The changes have been met with some resistance by Councils and academics, with some concerned that the quality of housing produced is short of standards which would otherwise be allowed.

In March 2024, the Government made changes to further encourage uptake of Class MA Permitted Development Rights. Since the 5th March 2024, buildings no longer need to have been vacant (whereas before they needed to have been vacant for at least 3 months), and there is no limit on the size of properties that can be converted (whereas before the space to be converted needed to be 1,500 sq meters or less).

===COVID-19===
In response to the COVID-19 pandemic, restaurants, cafes and pubs are allowed to provide takeaway food without specific planning permission.

==="Clarkson's clause"===
"Clarkson's clause" was an amendment by the Government in 2024 to expand the rights of farmers to change buildings from agricultural use to "flexible commercial" or residential use without planning permission. It was named after Jeremy Clarkson who had high-profile planning disputes with West Oxfordshire District Council on his Clarkson's Farm documentary series.
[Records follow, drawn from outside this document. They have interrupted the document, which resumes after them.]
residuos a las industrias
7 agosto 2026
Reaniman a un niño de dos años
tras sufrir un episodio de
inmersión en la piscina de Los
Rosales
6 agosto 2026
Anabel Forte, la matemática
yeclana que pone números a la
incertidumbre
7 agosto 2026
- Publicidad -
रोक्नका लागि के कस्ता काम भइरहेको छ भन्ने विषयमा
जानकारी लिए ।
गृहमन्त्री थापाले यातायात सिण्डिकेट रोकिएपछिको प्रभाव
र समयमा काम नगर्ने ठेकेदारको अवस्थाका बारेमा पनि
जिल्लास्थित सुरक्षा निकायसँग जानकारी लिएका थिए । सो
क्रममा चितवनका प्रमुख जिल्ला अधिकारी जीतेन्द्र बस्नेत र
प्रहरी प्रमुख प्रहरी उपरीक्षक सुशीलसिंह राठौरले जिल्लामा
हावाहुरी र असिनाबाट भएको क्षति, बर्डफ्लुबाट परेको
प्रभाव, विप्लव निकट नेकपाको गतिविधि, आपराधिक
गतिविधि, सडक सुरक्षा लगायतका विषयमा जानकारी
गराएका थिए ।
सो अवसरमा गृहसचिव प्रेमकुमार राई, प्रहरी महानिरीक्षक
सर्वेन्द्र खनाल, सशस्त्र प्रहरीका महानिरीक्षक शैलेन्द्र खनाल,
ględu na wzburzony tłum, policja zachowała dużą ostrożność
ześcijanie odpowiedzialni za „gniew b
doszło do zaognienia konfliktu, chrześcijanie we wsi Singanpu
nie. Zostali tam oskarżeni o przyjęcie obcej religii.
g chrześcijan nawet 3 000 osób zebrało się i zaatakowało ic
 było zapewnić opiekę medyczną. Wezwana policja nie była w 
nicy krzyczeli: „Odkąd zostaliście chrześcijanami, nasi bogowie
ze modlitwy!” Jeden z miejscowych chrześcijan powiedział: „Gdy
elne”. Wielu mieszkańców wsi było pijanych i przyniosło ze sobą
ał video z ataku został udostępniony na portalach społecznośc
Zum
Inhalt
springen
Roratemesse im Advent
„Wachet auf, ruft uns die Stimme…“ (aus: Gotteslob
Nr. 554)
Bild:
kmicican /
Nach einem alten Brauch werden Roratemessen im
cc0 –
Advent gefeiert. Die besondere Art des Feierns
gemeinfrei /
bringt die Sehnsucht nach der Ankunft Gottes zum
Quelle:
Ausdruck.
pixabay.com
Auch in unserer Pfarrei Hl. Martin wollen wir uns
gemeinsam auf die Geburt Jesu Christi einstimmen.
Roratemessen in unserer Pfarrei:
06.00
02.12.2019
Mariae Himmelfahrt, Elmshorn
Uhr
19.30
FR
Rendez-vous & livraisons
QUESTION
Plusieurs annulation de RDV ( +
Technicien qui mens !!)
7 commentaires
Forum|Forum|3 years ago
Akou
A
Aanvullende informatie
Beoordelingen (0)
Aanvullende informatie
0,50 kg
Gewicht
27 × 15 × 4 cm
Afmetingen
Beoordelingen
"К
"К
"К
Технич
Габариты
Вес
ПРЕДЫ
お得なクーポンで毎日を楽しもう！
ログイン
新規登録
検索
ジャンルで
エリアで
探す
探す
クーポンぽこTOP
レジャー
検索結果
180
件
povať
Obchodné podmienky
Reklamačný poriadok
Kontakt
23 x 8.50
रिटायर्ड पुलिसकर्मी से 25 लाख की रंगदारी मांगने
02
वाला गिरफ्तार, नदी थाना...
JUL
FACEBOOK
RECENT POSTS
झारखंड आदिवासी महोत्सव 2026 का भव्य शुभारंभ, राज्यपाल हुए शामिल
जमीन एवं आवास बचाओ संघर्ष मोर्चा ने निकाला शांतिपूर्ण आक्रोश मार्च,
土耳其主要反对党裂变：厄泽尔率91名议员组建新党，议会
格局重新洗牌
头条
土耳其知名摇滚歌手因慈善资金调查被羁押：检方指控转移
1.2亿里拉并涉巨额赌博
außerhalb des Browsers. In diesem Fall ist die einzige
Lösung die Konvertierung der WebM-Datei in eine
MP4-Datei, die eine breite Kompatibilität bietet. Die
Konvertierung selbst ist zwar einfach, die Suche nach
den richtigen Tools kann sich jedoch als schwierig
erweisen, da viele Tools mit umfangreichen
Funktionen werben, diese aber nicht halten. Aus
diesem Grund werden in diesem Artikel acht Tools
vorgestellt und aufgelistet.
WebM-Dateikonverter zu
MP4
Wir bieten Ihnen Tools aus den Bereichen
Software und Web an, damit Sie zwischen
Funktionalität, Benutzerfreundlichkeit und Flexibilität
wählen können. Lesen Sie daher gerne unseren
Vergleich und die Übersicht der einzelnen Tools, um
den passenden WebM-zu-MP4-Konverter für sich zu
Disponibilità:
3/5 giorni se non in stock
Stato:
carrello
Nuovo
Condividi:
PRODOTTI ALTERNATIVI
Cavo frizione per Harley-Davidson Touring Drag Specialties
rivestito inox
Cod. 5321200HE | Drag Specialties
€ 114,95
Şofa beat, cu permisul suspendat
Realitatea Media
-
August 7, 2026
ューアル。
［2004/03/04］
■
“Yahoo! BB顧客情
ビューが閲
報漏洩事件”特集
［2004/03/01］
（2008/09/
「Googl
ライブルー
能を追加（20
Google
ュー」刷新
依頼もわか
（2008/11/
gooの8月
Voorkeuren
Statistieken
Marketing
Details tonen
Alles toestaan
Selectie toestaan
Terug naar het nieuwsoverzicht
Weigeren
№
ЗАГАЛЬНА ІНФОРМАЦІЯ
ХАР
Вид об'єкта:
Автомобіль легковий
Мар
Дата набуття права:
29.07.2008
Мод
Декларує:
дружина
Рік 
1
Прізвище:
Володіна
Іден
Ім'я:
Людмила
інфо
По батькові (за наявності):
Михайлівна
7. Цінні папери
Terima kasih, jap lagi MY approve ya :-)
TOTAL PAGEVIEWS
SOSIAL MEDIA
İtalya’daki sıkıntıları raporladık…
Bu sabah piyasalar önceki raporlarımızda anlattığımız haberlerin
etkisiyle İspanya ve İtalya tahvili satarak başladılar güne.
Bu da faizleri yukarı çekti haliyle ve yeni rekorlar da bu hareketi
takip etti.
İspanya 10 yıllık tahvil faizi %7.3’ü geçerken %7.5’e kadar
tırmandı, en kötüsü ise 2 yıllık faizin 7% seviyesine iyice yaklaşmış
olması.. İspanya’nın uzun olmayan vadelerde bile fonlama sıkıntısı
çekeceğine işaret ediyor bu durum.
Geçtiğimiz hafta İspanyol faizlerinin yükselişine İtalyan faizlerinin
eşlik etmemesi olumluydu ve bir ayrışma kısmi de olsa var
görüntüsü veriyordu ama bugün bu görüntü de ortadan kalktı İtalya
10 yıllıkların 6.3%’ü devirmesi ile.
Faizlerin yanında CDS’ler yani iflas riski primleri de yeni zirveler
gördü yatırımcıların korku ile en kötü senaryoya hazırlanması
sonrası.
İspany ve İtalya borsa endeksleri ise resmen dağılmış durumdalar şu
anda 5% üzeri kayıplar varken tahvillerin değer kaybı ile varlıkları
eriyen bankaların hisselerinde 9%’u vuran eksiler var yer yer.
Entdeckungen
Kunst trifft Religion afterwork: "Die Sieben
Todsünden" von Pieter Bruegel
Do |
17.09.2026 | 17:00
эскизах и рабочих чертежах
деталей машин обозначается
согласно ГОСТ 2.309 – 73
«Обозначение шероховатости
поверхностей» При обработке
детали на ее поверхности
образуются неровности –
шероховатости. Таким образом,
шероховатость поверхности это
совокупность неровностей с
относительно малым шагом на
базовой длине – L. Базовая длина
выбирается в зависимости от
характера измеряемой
== Legal and environmental considerations ==
Critics of the General Permitted Development Order (GPDO) have raised several concerns regarding its impact on local communities, the environment, and architectural heritage. One of the main critiques is that the GPDO allows certain developments to bypass the usual planning permission processes, which can result in negative outcomes for the character and quality of local areas. This is particularly evident in conservation areas or areas with significant architectural heritage, where alterations may not be subject to the usual scrutiny.

For example, the GPDO allows for the conversion of offices or other commercial properties to residential use without full planning permission. While this can help address housing shortages, it has been criticized for leading to the loss of important historic buildings and architectural features. The lack of full planning review means that important local characteristics, such as traditional facades, street layouts, and architectural styles, might be compromised for the sake of expedience or economic development.

Environmental concerns are also significant. Developments carried out under the GPDO, especially in rural or sensitive environmental areas, may not undergo the thorough Environmental Impact Assessment (EIA) process that more substantial developments are required to undergo. This can result in harmful environmental impacts that affect local ecosystems, biodiversity, and water management. For instance, new housing or commercial developments in areas near watercourses or wildlife habitats may increase flood risks or disturb wildlife populations without sufficient consideration or mitigation measures.

Local authorities and environmental groups have pointed out that these shortcuts may undermine sustainable development goals, as developments that should ideally have been subject to consultation and detailed environmental reviews instead proceed with limited public input or oversight. This concern is echoed by organisations such as The Guardian, which reported on the growing backlash against certain developments authorized under the GPDO. Furthermore, councils, like those in Dartford, have called for reforms to ensure that local planning authorities retain control over developments that could significantly affect local communities and the environment.

The general argument is that while the GPDO streamlines processes and aids economic development, it should not come at the cost of the long-term sustainability and integrity of local areas, particularly in terms of environmental and cultural preservation.